_Work request_. Copy each line in the data that includes the word "objem".

_Dataset entries_.
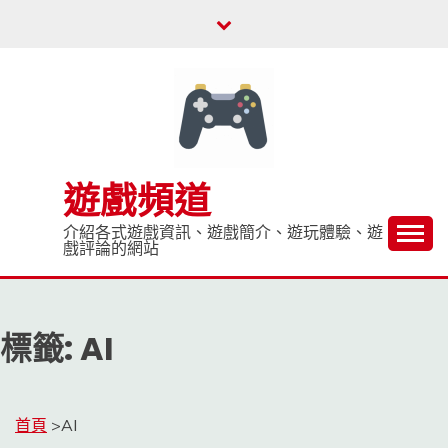
Skip
to
content
遊戲頻道
介紹各式遊戲資訊、遊戲簡介、遊玩體驗、遊
戲評論的網站
標籤:
AI
首頁
>
AI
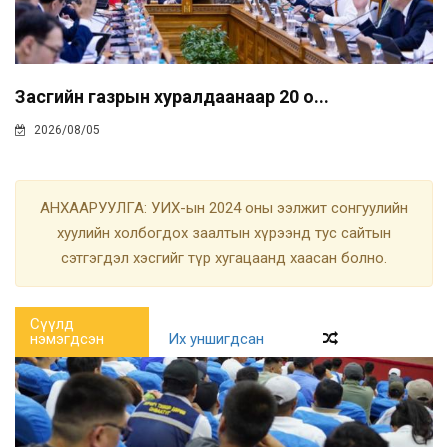
Засгийн газрын хуралдаанаар 20 о...
2026/08/05
АНХААРУУЛГА: УИХ-ын 2024 оны ээлжит сонгуулийн
хуулийн холбогдох заалтын хүрээнд тус сайтын
сэтгэгдэл хэсгийг түр хугацаанд хаасан болно.
Сүүлд
нэмэгдсэн
Их уншигдсан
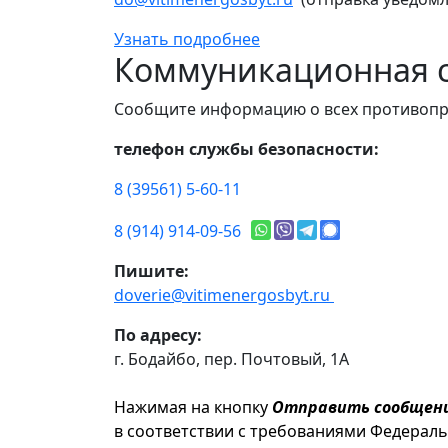
Узнать подробнее
Коммуникационная с
Сообщите информацию о всех противопр
телефон службы безопасности:
8 (39561) 5-60-11
8 (914) 914-09-56
Пишите:
doverie@vitimenergosbyt.ru
По адресу:
г. Бодайбо, пер. Почтовый, 1А
Нажимая на кнопку
Отправить сообщен
в соответствии с требованиями Федерал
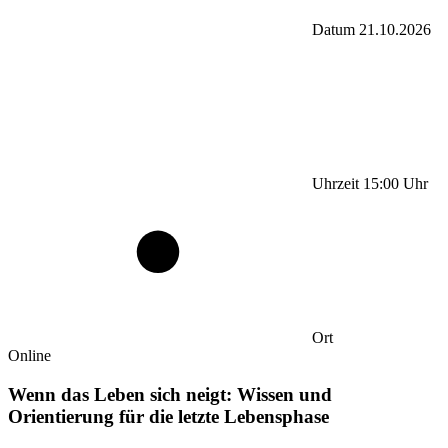
Datum
21.10.2026
Uhrzeit
15:00
Uhr
Ort
Online
Wenn das Leben sich neigt: Wissen und
Orientierung für die letzte Lebensphase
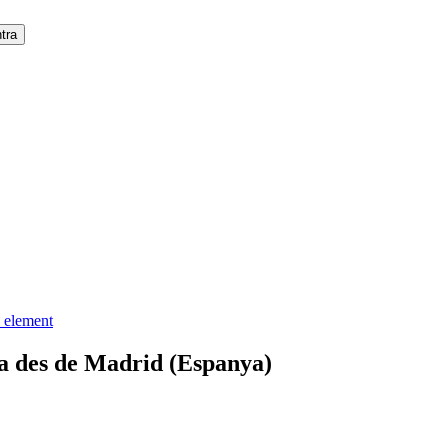
a element
a des de Madrid (Espanya)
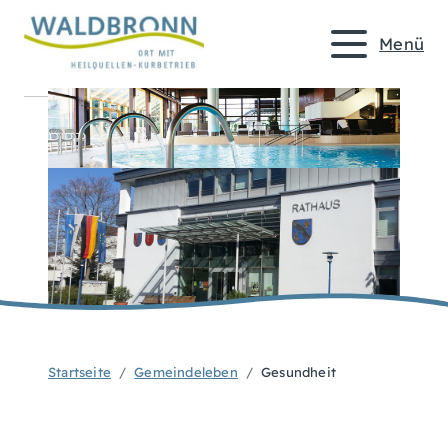
Menü
Startseite
Gemeindeleben
Gesundheit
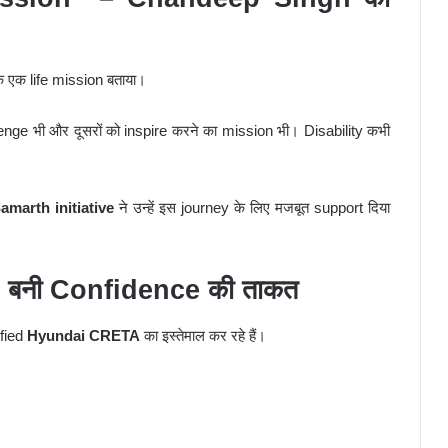
ि एक life mission बताया।
llenge भी और दूसरों को inspire करने का mission भी। Disability कभी
amarth initiative
ने उन्हें इस journey के लिए मजबूत support दिया
बनी Confidence की ताकत
ified
Hyundai CRETA
का इस्तेमाल कर रहे हैं।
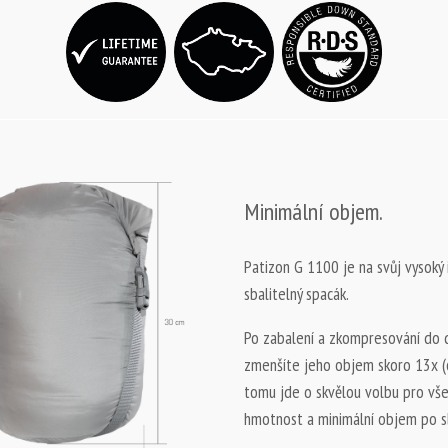
Minimální objem.
Patizon G 1100 je na svůj vysoký 
sbalitelný spacák.
Po zabalení a zkompresování do
zmenšíte jeho objem skoro 13x (o
tomu jde o skvělou volbu pro všec
hmotnost a minimální objem po sb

_Solution to this exercise_.
Minimální objem.
zmenšíte jeho objem skoro 13x (o
hmotnost a minimální objem po sb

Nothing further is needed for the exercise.